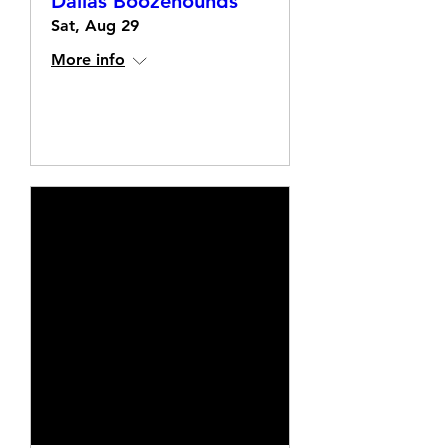
Dallas Boozehounds
Sat, Aug 29
More info
Details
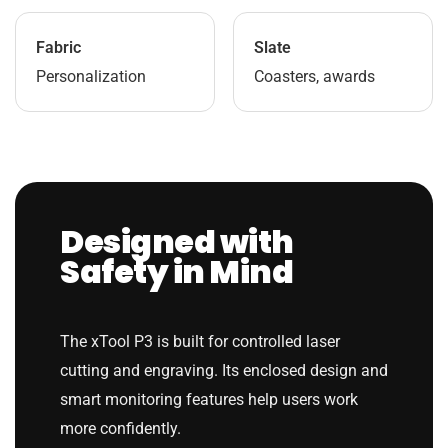
Fabric
Slate
Personalization
Coasters, awards
Designed with
Safety in Mind
The xTool P3 is built for controlled laser
cutting and engraving. Its enclosed design and
smart monitoring features help users work
more confidently.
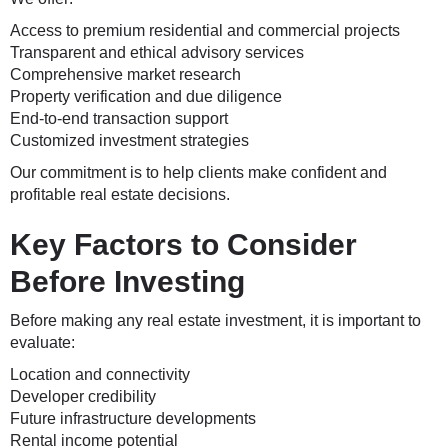
Access to premium residential and commercial projects
Transparent and ethical advisory services
Comprehensive market research
Property verification and due diligence
End-to-end transaction support
Customized investment strategies
Our commitment is to help clients make confident and
profitable real estate decisions.
Key Factors to Consider
Before Investing
Before making any real estate investment, it is important to
evaluate:
Location and connectivity
Developer credibility
Future infrastructure developments
Rental income potential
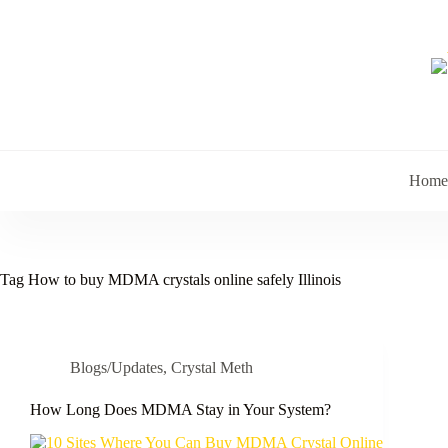
Skip
to
content
Home
Tag
How to buy MDMA crystals online safely Illinois
Blogs/Updates
,
Crystal Meth
How Long Does MDMA Stay in Your System?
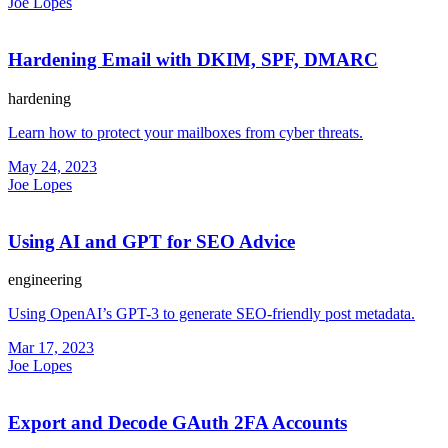
Joe Lopes
Hardening Email with DKIM, SPF, DMARC
hardening
Learn how to protect your mailboxes from cyber threats.
May 24, 2023
Joe Lopes
Using AI and GPT for SEO Advice
engineering
Using OpenAI’s GPT-3 to generate SEO-friendly post metadata.
Mar 17, 2023
Joe Lopes
Export and Decode GAuth 2FA Accounts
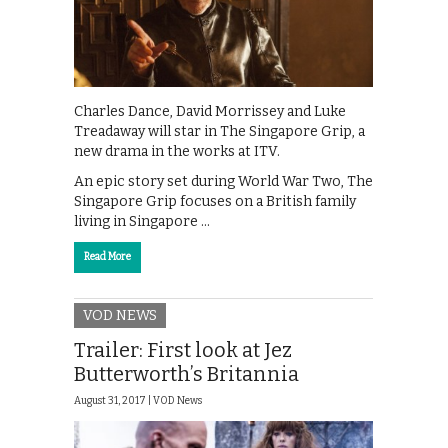
Charles Dance, David Morrissey and Luke
Treadaway will star in The Singapore Grip, a
new drama in the works at ITV.
An epic story set during World War Two, The
Singapore Grip focuses on a British family
living in Singapore …
Read More
VOD NEWS
Trailer: First look at Jez
Butterworth’s Britannia
August 31, 2017 |
VOD News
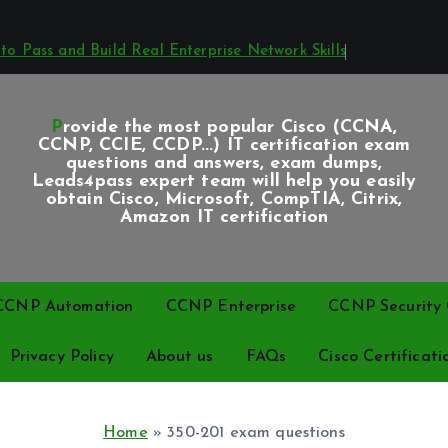
o Pass and Build Real Enterprise Network Skills
Provide the most popular Cisco (CCNA,
CCNP, CCIE, CCDP...) IT certification exam
questions and answers, exam dumps,
Leads4pass expert team will help you easily
obtain Cisco, Microsoft, CompTIA, Citrix,
Amazon IT certification
CCNP Automation
CCNP Enterprise
CCNP Security C
Privacy Policy
About us
FAQs
Cisco Certificati
Home
»
350-201 exam questions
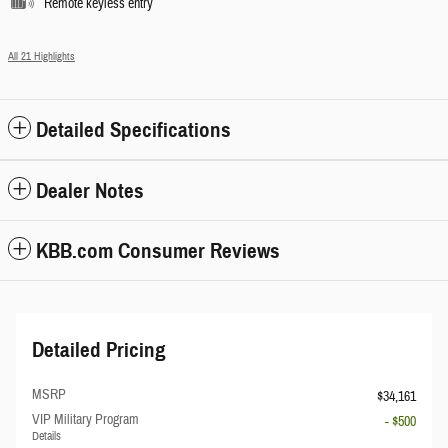
Remote keyless entry
All 21 Highlights
Detailed Specifications
Dealer Notes
KBB.com Consumer Reviews
Detailed Pricing
MSRP
$34,161
VIP Military Program
- $500
Details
_ _ _ _ _ _ _
What is being asked >> Where a picture appears in the records above, omit it, and transcribe exactly the stretch of lines from the one with "Trailer: First look at Jez" through the one with "Leads4pass expert team will help you easily".

Finished exercise >>
Trailer: First look at Jez
Butterworth’s Britannia
August 31, 2017 |
VOD News
o Pass and Build Real Enterprise Network Skills
Provide the most popular Cisco (CCNA,
CCNP, CCIE, CCDP...) IT certification exam
questions and answers, exam dumps,
Leads4pass expert team will help you easily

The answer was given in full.